*** DATA FOR ANALYSIS ***

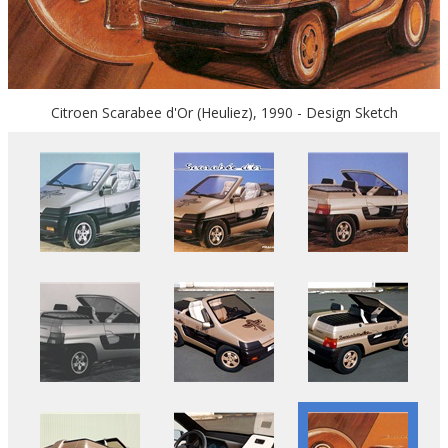
Citroen Scarabee d'Or (Heuliez), 1990 - Design Sketch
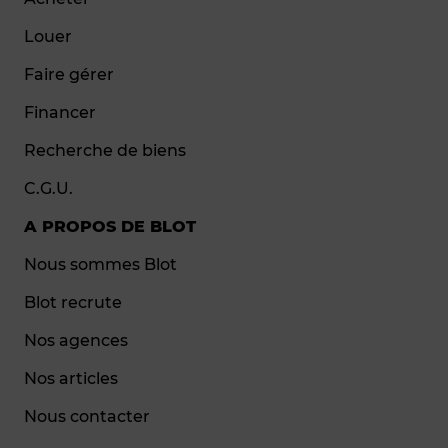
Louer
Faire gérer
Financer
Recherche de biens
C.G.U.
A PROPOS DE BLOT
Nous sommes Blot
Blot recrute
Nos agences
Nos articles
Nous contacter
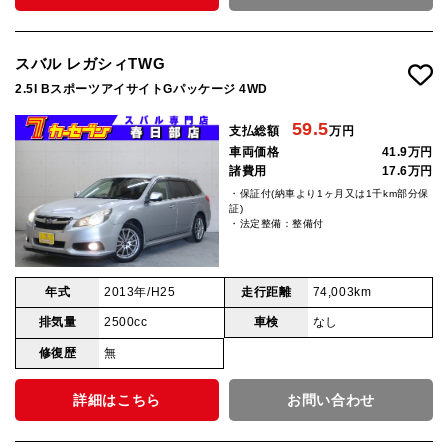
スバル レガシィTWG
2.5I BスポーツアイサイトGパッケージ 4WD
59.5
支払総額
万円
車両価格
41.9万円
諸費用
17.6万円
・保証付(納車より1ヶ月又は1千km部分保
証)
・法定整備：整備付
年式
2013年/H25
走行距離
74,003km
排気量
2500cc
車検
なし
修復歴
無
詳細はこちら
お問い合わせ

*** End of DATA FOR ANALYSIS ***

WHAT YOU SHOULD DO:
Would you mind repeating the records above exactly, without the pictures?

RESULT OF THIS TASK:
Citroen Scarabee d'Or (Heuliez), 1990 - Design Sketch
Louer
Faire gérer
Financer
Recherche de biens
C.G.U.
A PROPOS DE BLOT
Nous sommes Blot
Blot recrute
Nos agences
Nos articles
Nous contacter
スバル レガシィTWG
2.5I BスポーツアイサイトGパッケージ 4WD
59.5
支払総額
万円
車両価格
41.9万円
諸費用
17.6万円
・保証付(納車より1ヶ月又は1千km部分保
証)
・法定整備：整備付
年式
2013年/H25
走行距離
74,003km
排気量
2500cc
車検
なし
修復歴
無
詳細はこちら
お問い合わせ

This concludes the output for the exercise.